Equivoci e piccole menzogne: Max Pisu racconta come siamo sinceramente bugiardi

La commedia del cabarettista in scena per tre serate in Friuli: si parte venerdì 21 novembre al teatro Candoni di Tolmezzo

Gian Paolo Polesini
Il cabarettista Max Pisu ©Laila Pozzo
Il cabarettista Max Pisu ©Laila Pozzo

L’equivoco, se usato bene a teatro, elargisce coinvolgimento. È uno stratagemma che veste la commedia brillante dove il traffico scenico è da ore di punta. In “Sinceramente bugiardi”, firmato dallo specialista londinese Alan Ayckbourn, l’ingorgo umano è corposo: un uomo brizzolato gestisce una moglie e un’amante, ma la ragazza, a sua volta, ha un fidanzato.

«L’uomo attempato sono io», dice Max Pisu, che dal cabaret televisivo ora predilige la prosa meglio se divertente e piena di vita. «Tutti tradiscono tutti, ed è un atteggiamento senza riferimenti temporali — spiega — ogni epoca vanta le proprie infedeltà».

Con l’Ert la pièce arriverà in Friuli il 21 novembre a Tolmezzo. Seguiranno Lestizza, il 22, e Premariacco, il 23. Per tutti l’inizio sarà alle 20.45.

Arriva la leggerezza e ben venga: ne abbiamo bisogno. Dunque Pisu, nella sua casa di finzione accade un pandemonio.

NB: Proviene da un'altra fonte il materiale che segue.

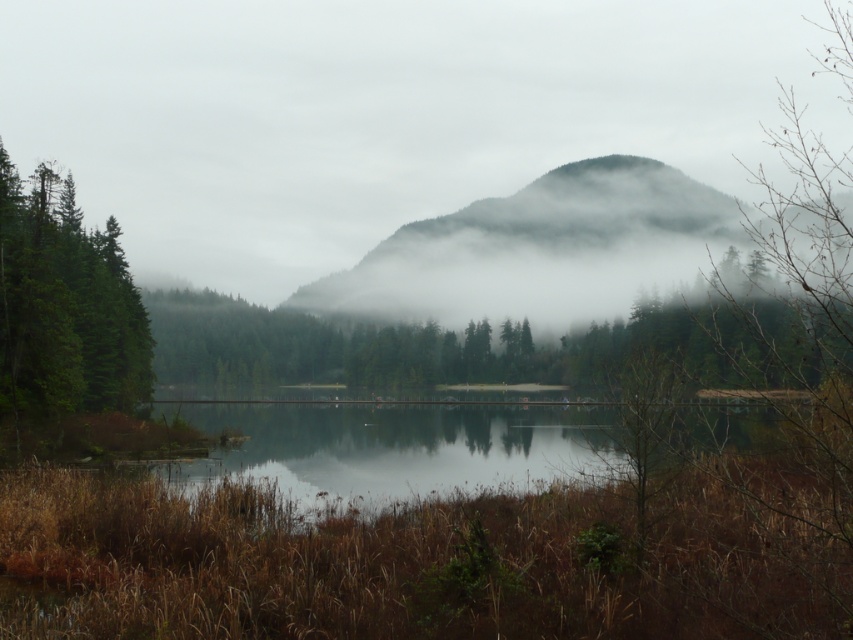 In the scene shown: You are standing at the point closer to the camera between the two points, point (296, 248) and point (79, 236). Which point are you standing at?

You are standing at point (79, 236) because it is closer to the camera than point (296, 248).

You are an adventurer trying to determine the best path to reach the summit. You see the foggy misty mountain at center and the foggy forested mountain at center. Which mountain is higher in elevation?

The foggy misty mountain at center is positioned over the foggy forested mountain at center, indicating it is higher in elevation.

«Se il moroso della mia amante non l’avesse seguita fino in salotto, il mio personaggio avrebbe vissuto momenti decisamente più sereni, invece il destino avverso si è divertito a soffiare sulle braci provocando un incendio. Gli abitanti della storia faranno finta di niente, che poi è un atteggiamento comune: ci si nasconde, nessuno ha il coraggio di dichiarare la verità ed ecco che, così facendo, sale l’imbarazzo. Atteggiamento da evitare nella realtà, ma sul palco è uno schema ideale per affascinare la platea».

Per la prima volta lei avrà al fianco un attore particolare, ovvero suo figlio Matteo.

«Una gioia immensa poter condividere il mestiere che lui si è scelto senza che io ci mettessi becco. Per inquadrare la storia: Matteo è il fidanzato della mia amante, Valeria Lo Verso, che poi nella vita è veramente la sua fidanzata. Non bastava il caos nella finzione, siamo stati capaci di inventarcelo pure fuori».

Una scelta sua quella di dialogare con il sangue del suo sangue?

«In realtà no. L’input arrivò da Antonio Syxty direttore artistico di MTM, che già maneggiò il testo in passato. “Sarebbe carino che Matteo interpretasse il rivale”, mi disse, idea poi sostenuta dal regista Marco Rampoldi, e così è stato deciso».

A quanto so la commedia è calda, appena uscita dal forno. Nel senso che comincia ora il lungo cammino attraverso i teatri della Penisola.

«È corretto. Felici di poter inaugurare la tournée in Friuli, una terra notoriamente competente. Sarà un test importante per noi».

Lei dice le bugie?

«A volte sì, ma le bianche, però».

Certo, le innocenti diciamo. Le bugie a fin di bene.

«Proprio quelle».

Siamo negli anni Sessanta, la musica dei Beatles risuona dappertutto, l’Italia vive il decennio migliore del Novecento. Max, essendo nato nel 1965 si è perso la parte migliore.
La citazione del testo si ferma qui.